Division and square root are generally slower than the other arithmetic operations, in both latency and throughput. They are finally partially pipelined in recent CPUs (a result every two or three cycles), but were totally unpipelined in mainstream designs for many years before that. A decade ago, they might take a few tens of cycles, now they’re generally somewhere around ten cycles latency on “real” CPUs, vs 3-5 cycles latency for the other floating point arithmetic instructions.

Relevant Quake engine trivia, for those that are interested:

https://en.m.wikipedia.org/wiki/Fast_inverse_square_root

A question that I am not quite smart enough to figure out. The fast inverse square root works via a giant hack. hand waving a bit here but it has to do with because floats are stored as an exponential structure bit shifting one does magic math things to it. however note that bit shifting a float is not an implemented instruction. so you have to hack it by casting to an int.

Anyway the question is. If you implemented fast inverse square root with out the hack. (i don't know, perhaps packing your own bits, or it might be screwball enough you only assembly could do it.) would it be as fast?

It's not much of a "hack", it's literally how the number format works. If you implemented it without the "hack", you'd just be at the mercy of the compiler to see through your arithmetic on the float bit patterns and reconstitute it.

It's not actually that fast, either. Every mainstream architecture from the last 15 years (except maybe RISC-V, since it's exactly the sort of thing they would forget to add) has a "approximate square root" instruction with single-cycle throughput, and they're all both more accurate and more efficient than this. It was good for its time, but it's time has passed.

Guess: It's one of the operations specified in IEEE 754, and traditionally the implementation is supplied by your hardware vendor rather than implemented by you (even if that implementation is "really" a software algorithm).
There is no flop, it's flops even in the singular because it's an acronym.
A flop is something footballers do. flops are what CPUs do.
It was always an approximation to the real world computing need. a single instruction is how most people thought of flop or mips but it had to be a blend over the range of cost behind implementing a task, the ALU single thread/lock cost, and the problemspace.

If you do exclusively square roots over a giant matrix, being told the FLOP is based on a single 64 bit float division might not help you. (I cannot conceive of a problem solved only in square roots. This is a hyperbolic/reductive argument)

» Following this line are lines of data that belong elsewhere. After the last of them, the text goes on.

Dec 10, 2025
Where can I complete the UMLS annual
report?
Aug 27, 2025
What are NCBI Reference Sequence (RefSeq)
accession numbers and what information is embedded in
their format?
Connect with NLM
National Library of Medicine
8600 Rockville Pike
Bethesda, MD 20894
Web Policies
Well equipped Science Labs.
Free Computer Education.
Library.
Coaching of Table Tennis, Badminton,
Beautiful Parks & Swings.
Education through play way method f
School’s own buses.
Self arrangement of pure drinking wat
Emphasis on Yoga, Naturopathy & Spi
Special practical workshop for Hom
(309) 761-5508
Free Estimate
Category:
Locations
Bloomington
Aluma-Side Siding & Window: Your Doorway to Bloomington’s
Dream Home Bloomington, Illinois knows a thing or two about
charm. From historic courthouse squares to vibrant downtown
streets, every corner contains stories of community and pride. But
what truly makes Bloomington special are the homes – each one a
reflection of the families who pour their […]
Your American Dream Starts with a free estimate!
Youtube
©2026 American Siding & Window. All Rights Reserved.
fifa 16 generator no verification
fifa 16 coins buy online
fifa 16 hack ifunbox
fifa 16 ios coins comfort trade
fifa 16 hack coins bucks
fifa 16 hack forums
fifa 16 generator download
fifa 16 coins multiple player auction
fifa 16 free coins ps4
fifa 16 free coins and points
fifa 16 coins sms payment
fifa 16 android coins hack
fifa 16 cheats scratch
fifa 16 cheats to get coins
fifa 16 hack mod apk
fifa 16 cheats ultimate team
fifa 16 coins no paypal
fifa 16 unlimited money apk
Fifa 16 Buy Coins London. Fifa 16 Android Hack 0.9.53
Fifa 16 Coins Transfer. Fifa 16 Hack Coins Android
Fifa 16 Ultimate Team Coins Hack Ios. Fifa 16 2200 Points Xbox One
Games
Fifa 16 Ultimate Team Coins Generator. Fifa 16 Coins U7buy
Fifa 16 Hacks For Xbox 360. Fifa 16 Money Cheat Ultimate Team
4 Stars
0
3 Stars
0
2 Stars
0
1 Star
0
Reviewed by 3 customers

Given the distinction of single/parallel a lot of FLOPS stories and MIPS stories were somewhat mythic anyway. Then manufacturers started gaming the test suites.. it was always very notional.

I ask, if IOPS is in fact any better? or SQL transaction models? I might be stuck in a problem which is a LEFT OUTER JOIN do I not need to know that cost distinct from a well optimised single B Tree index cost?

I worked on an 11/780. Many in fact, both as an operator and as a user. It was awesome. But, I reminded myself the Dec-10 alongside had happily been supporting 70-80 users in parallel, running MUD, being a sort-of mainframe, I had no conscious sense of how "big" an IBM 360 was by comparison. A Vax 11/780 was however, really quite fast at processing the same FORTRAN jobs which ran on the Dec-10. The Dec-10 had a floating-point systems "ice cream cabinet" glued on the side as an array processor. It ran tasks compiled to run on it very very fast but that was a narrow problemspace. This was 1982-3.

How many flops for a full qcd atomistic simulation of a human in real time?